Update 2 - some specific problem areas  

In this update again we are looking only at specific problem areas. This note is not intended as a comprehensive review of every issue arising from the CCD. It considers the consequences of some of the issues dealt with in BERR’s Stakeholder Bulletin covering the period November 08 to January 09, together with some feedback from subsequent stakeholder meetings with BERR.  


It is becoming clearer that BERR is now aware of just how complex the implementation of the CCD is going to be, in particular in respect of its interface with the CCA.  

As a consequence, BERR’s timetable is slipping. Contrary to previous assurances, we might now not get BERR’s Consultation Paper until April 2009 (or even later) nor the draft CCD Regulations until July. BERR would intend then to make the final Regulations in November, giving seven months before the effective implementation date in June 2010.  

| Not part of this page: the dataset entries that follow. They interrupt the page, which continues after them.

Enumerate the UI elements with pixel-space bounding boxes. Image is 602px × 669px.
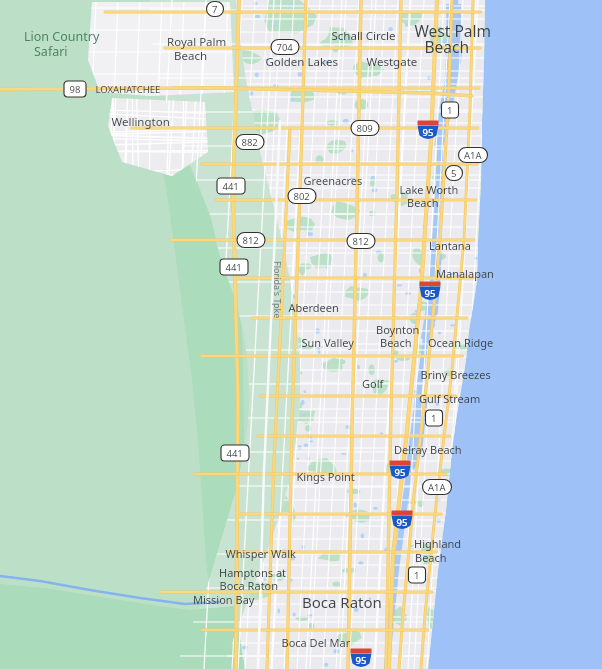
button[interactable]: Map of Palm Beach County, Florida <box>0 0 602 669</box>
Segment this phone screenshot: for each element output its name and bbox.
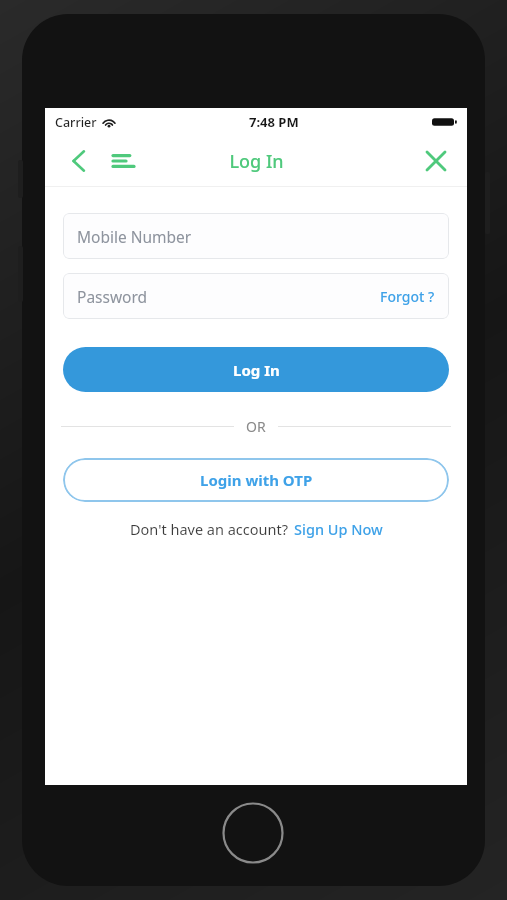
staticText: Log In: [229, 149, 284, 174]
staticText: Carrier: [55, 114, 97, 131]
button[interactable]: Menu: [103, 141, 143, 181]
button[interactable]: Login with OTP: [63, 458, 449, 502]
button[interactable]: Sign Up Now: [294, 519, 383, 539]
staticText: Sign Up Now: [294, 519, 383, 539]
button[interactable]: Forgot ?: [380, 287, 435, 306]
staticText: Log In: [233, 360, 280, 380]
staticText: Don't have an account?: [130, 519, 288, 539]
button[interactable]: Back: [58, 141, 98, 181]
staticText: Password: [77, 286, 148, 307]
button[interactable]: Close: [415, 140, 457, 182]
button[interactable]: Log In: [63, 347, 449, 392]
button[interactable]: Mobile Number: [63, 213, 449, 259]
staticText: Mobile Number: [77, 226, 192, 247]
staticText: OR: [246, 417, 266, 436]
staticText: Forgot ?: [380, 287, 435, 306]
staticText: Login with OTP: [200, 470, 313, 490]
button[interactable]: Password: [63, 273, 449, 319]
staticText: 7:48 PM: [249, 113, 299, 131]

The finance industry is unanimous that this is not long enough and, in fact, is simply impossible to meet. With the CCD there is every bit as much for banks and finance companies (and, specifically, their IT departments) to do in the way of implementation as there was for the 2004/5 CCA Regulations or the CCA 2006. Notwithstanding that, BERR is adamant that it is hemmed in by the EU timetable with regard to the effective date. Continued lobbying is therefore vital to keep up the pressure on the Government and to emphasise that the finance industry is not being difficult but, rather, just cannot comply.  

One of the opportunities to do something about this arises in connection with the impact assessment which BERR need to produce as part of the implementation process. BERR want the industry’s input on that. It will be important to produce figures showing just how much this will cost.  

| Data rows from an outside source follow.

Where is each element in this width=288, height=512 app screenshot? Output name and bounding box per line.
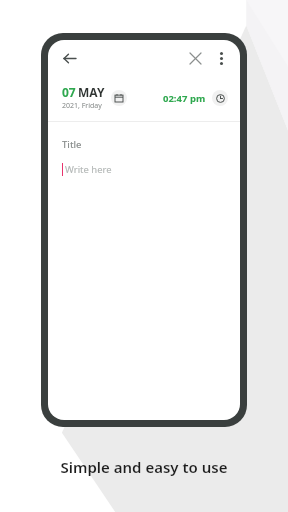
staticText: MAY — [78, 84, 105, 100]
button[interactable]: 02:47 pm — [163, 90, 228, 106]
button[interactable]: More options — [208, 45, 234, 71]
staticText: 02:47 pm — [163, 92, 206, 105]
button[interactable]: Write here — [62, 163, 240, 176]
button[interactable]: Back — [56, 45, 82, 71]
staticText: 07 — [62, 84, 76, 100]
staticText: Simple and easy to use — [0, 457, 288, 477]
staticText: Title — [62, 138, 82, 151]
staticText: 2021, Friday — [62, 101, 102, 111]
button[interactable]: Close — [182, 45, 208, 71]
staticText: Write here — [65, 163, 112, 176]
button[interactable]: 07 — [62, 84, 127, 111]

But, another aspect of this is what does the industry, as a whole, say it will do if the fears come true and internal implementation of systems etc cannot be completed in time for the effective date of June 2010? There are really only two possibilities, namely, (a) lenders stop advancing credit until the date when they can comply with the requirements or (b) lenders keep advancing credit but do not comply with the legal requirements. Whether the latter is an option or not, of course, depends on what the sanctions are for non-compliance. That is a big unanswered issue at present, BERR’s views on which are eagerly awaited. If the sanctions do not involve the unenforceability of resulting agreements nor a criminal offence nor doubts being cast on fitness to hold a licence, then the latter response may be possible. Without such comfort, there may be a large scale hiatus in the availability of credit.  

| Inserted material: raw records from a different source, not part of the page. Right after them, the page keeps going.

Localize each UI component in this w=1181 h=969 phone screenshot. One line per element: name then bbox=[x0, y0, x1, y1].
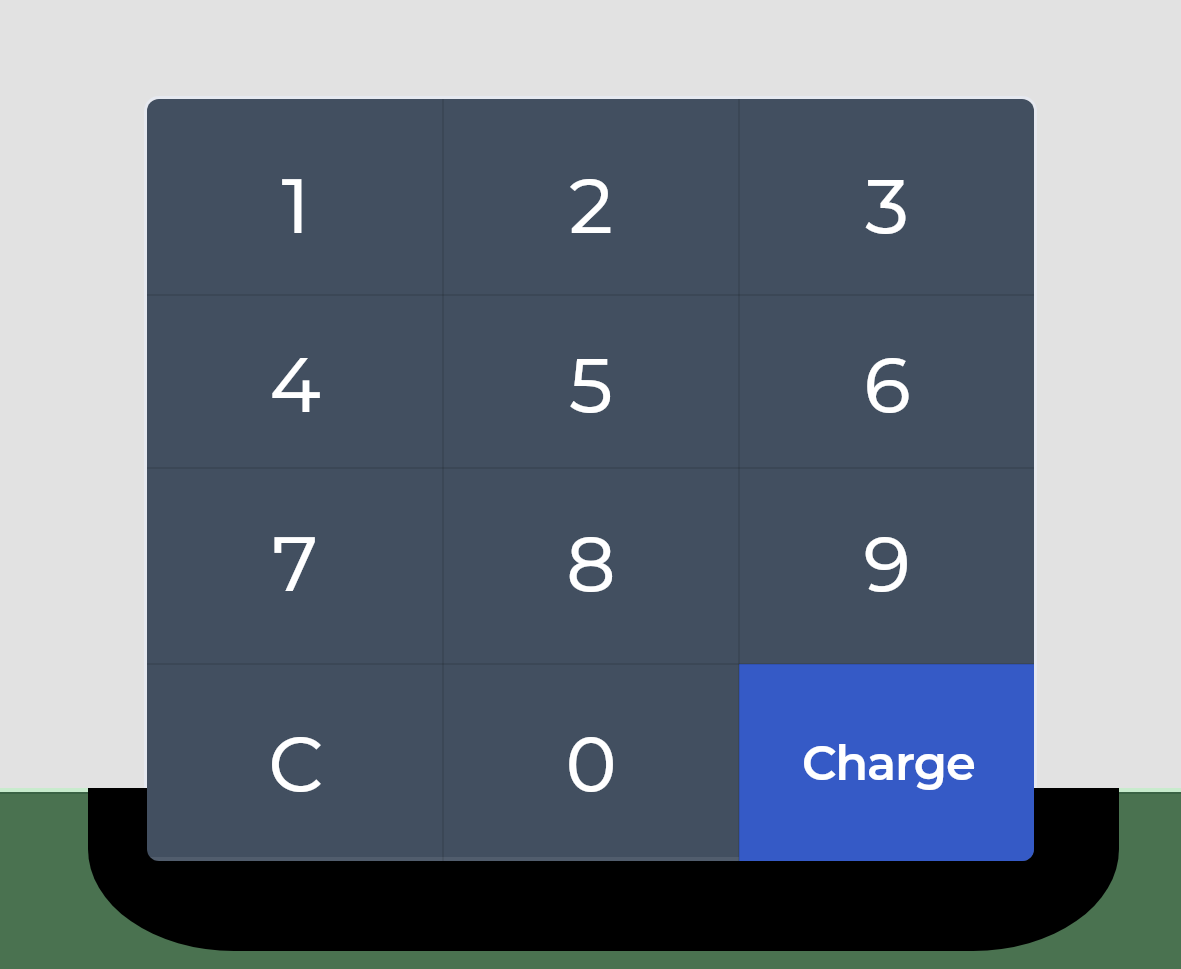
button[interactable]: 7 bbox=[147, 468, 443, 664]
staticText: 5 bbox=[569, 337, 613, 431]
staticText: C bbox=[268, 716, 323, 810]
staticText: 6 bbox=[863, 337, 911, 431]
staticText: 4 bbox=[269, 337, 321, 431]
staticText: 7 bbox=[272, 516, 318, 610]
button[interactable]: 4 bbox=[147, 295, 443, 468]
button[interactable]: 9 bbox=[739, 468, 1034, 664]
button[interactable]: 6 bbox=[739, 295, 1034, 468]
button[interactable]: 1 bbox=[147, 99, 443, 295]
button[interactable]: 0 bbox=[443, 664, 739, 861]
staticText: 3 bbox=[865, 158, 909, 252]
staticText: Charge bbox=[802, 734, 975, 793]
button[interactable]: 2 bbox=[443, 99, 739, 295]
staticText: 2 bbox=[569, 158, 613, 252]
button[interactable]: Charge bbox=[739, 664, 1034, 861]
button[interactable]: 5 bbox=[443, 295, 739, 468]
button[interactable]: 3 bbox=[739, 99, 1034, 295]
button[interactable]: 8 bbox=[443, 468, 739, 664]
staticText: 9 bbox=[863, 516, 911, 610]
button[interactable]: Clear bbox=[147, 664, 443, 861]
staticText: 1 bbox=[281, 158, 310, 252]
staticText: 0 bbox=[565, 716, 617, 810]
staticText: 8 bbox=[566, 516, 616, 610]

We now know a little more about BERR’s thinking on how to deal with the interaction between the CCD and the CCA. Remember that the following are the key areas where the CCD and the CCA differ:-  

  • the CCD only applies to consumers in the true sense;
  • the CCD only applies to financing of up to €75,000;
  • the CCD does not regulate hire agreements;  
  • the CCD regulates conditional sale agreements but not hire purchase agreements. (BERR initially took the view that conditional sale agreements were not within the scope of the CCD but it seems they are now coming to accept our contention that they are within the scope of the CCD, so they are then left with the problem of whether conditional sale agreements and hire purchase agreements, which look like the same thing to the consumer, should or should not be regulated differently.)

So, apart from hire agreements which are not regulated by the CCD at all, there will be different lending regimes applicable to the following:-  

  • any business lending to “consumers” as defined in the CCA whether the lending is under or over £25,000;
  • there is no high net worth exemption under the CCD and, therefore, the CCA 2006 high net worth exemption cannot apply to lending to true consumers under €75,000;
  • all agreements regulated by the CCA over €75,000 are outwith the CCD.  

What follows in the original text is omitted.